[Exercise]: A line below contains "опять пришел вчера", and a later one contains "вения поводов для". Repeat both, with every line between them, exactly.

━━ Supplied records ━━

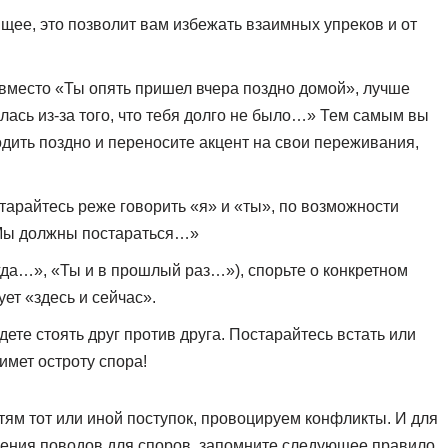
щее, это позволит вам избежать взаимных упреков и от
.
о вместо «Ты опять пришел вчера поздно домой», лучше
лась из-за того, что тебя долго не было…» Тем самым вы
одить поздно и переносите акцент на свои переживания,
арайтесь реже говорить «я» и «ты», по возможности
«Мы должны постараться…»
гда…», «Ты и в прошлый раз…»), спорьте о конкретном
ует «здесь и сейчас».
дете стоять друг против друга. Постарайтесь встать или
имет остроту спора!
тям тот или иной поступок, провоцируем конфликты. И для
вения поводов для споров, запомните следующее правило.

━━━
━━ Supplied records ━━

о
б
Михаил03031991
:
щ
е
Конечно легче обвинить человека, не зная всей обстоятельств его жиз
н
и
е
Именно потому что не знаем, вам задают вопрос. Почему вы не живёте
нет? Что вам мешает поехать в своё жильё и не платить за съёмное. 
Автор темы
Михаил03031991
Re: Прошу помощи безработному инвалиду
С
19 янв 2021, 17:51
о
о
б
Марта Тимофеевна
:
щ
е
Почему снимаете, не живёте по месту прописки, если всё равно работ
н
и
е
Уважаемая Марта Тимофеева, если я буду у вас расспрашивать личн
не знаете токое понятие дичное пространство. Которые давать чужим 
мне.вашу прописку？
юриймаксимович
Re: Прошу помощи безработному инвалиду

━━━

[Solved exercise]:
о вместо «Ты опять пришел вчера поздно домой», лучше
лась из-за того, что тебя долго не было…» Тем самым вы
одить поздно и переносите акцент на свои переживания,
арайтесь реже говорить «я» и «ты», по возможности
«Мы должны постараться…»
гда…», «Ты и в прошлый раз…»), спорьте о конкретном
ует «здесь и сейчас».
дете стоять друг против друга. Постарайтесь встать или
имет остроту спора!
тям тот или иной поступок, провоцируем конфликты. И для
вения поводов для споров, запомните следующее правило.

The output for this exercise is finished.